Trainable ML model for invoice extraction - Pipeline failed

Hello All / @alexcabuz & @Lahiru.Fernando

I’m working on a use case where I want to extract data from Invoice using Document understanding and ML model so that I can retrain it.

I have attached the use case of extracting the invoice here.
ML (3.2 MB)

I have generated the set of files needed for training through the Train Extractor Scope and ML extractor trainer. Now, I have got access to Insider program and got the Data Labeling.

Now I have uploaded the same in Data Labeling and created a new data set, created regular fields and tried to export to AI fabric.

Then I have created a pipeline for both Train and Evaluation Pipeline. Unfortunately, I both pipeline was failed due to some error which I’m not sure what to do next. I have attached both the logs below:

2e67d5f1-47e4-492c-8715-5847f51ef9fc.docx (14.0 KB)

Can you help me what I’m missing here?

Hello @Arun_Singh

First, ML Extractor Trainer data is for Fine Tuning of models, not for training.
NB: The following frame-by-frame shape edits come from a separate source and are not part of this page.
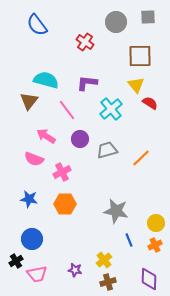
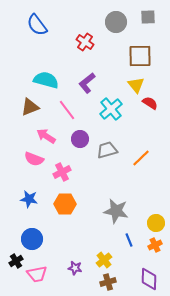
purple L-shape: rotated 45 degrees counterclockwise
brown triangle: moved 1 px right, 6 px down; rotated 30 degrees clockwise
purple star: moved 2 px up
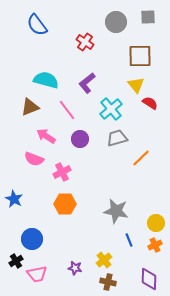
gray trapezoid: moved 10 px right, 12 px up
blue star: moved 15 px left; rotated 18 degrees clockwise
brown cross: rotated 28 degrees clockwise
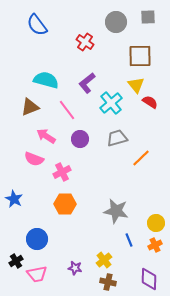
red semicircle: moved 1 px up
cyan cross: moved 6 px up
blue circle: moved 5 px right
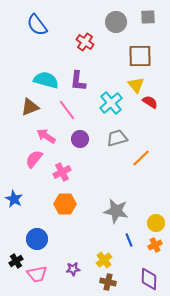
purple L-shape: moved 9 px left, 2 px up; rotated 45 degrees counterclockwise
pink semicircle: rotated 108 degrees clockwise
purple star: moved 2 px left, 1 px down; rotated 16 degrees counterclockwise
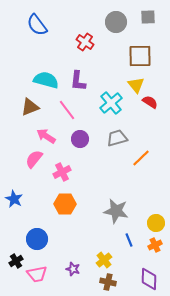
purple star: rotated 24 degrees clockwise
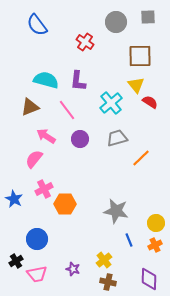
pink cross: moved 18 px left, 17 px down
Fine tuning means you need to have a model already (trained using data labelled in Data Manager) and you use the ML Extractor Trainer data to fine tune it.
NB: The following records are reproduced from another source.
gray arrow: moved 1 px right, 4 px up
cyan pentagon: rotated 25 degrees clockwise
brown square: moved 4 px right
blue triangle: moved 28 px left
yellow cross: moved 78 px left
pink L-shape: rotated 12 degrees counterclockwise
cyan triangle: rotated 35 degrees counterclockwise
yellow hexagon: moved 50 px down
Second, it looks like your pipeline is not pointed at the right folder. The input folder needs to contain these 4 things: 2 folders called images and latest, and 2 files called split.csv and schema.json. Can you make sure this is the case and try again?

Let me know how it goes,

Hello Alex,

1st, thanks for the information you have provided and it was very helpful to understand the concept. Now I have few issues and many question.

Download the schema for the invoices using Data Manager as you said 1st and trained the ML model in pipeline and it was successful. When I ran the process using the trained model, I can see the confidence level has been increase to 99% from 75% for 3 certain fields. For the 4 field items, (product name which I have purchased) from the invoice even after I have trained the model using Data Manager it is not predicting the items purchased when I ran it through UiPath.

So using ML extractor trainer data I have extracted the data which have 3 folder:

  1. documents - have all the input invoices in pdf format
  2. metadata - have all the json files for the input files
  3. predictions - No data

I have compressed this and upload the folder in Data manager and it shows the items highlighted correctly. Now I have downloaded the file from Data manager and used this file (The input folder needs to contain these 4 things: 2 folders called images and latest, and 2 files called split.csv and schema.json.) to retrain the previously trained model.

So in Pipelines: created a new pipeline and choose the ML model, major version as 5 (Invoices India ML model) & minor version as 1 (Previously it was 0) and started the training for which I’m getting an error. I have attached the logs below.e12fd44a-3c19-4513-bffb-e3a9163cd8fd.txt (54.7 KB)

  1. How can I train my ML model again using the data from ML extractor trainer data?
  2. How to use evaluate and full pipeline run for this scenario to get the confidence level?

Kindly help me in solving these hurdles.

First, as described on this Documentation page, the training requires at least 20-30 samples to give some meaningful results, and only if the documents are low diversity, if they are all from same template: UiPath Document Understanding

In your case it looks like you have different layouts, so you might need more. The same page describes data volumes you should expect for high diversity documents, i.e. dozens, hundreds or thousands of layouts.

Second, you should always train on the minor version 0, i.e. the OOB model provided by UiPath. Do not retrain a model that you have previously trained yourself, that will give poor results. See the warning callout called Retraining on top of previously trained models on this same documentation page.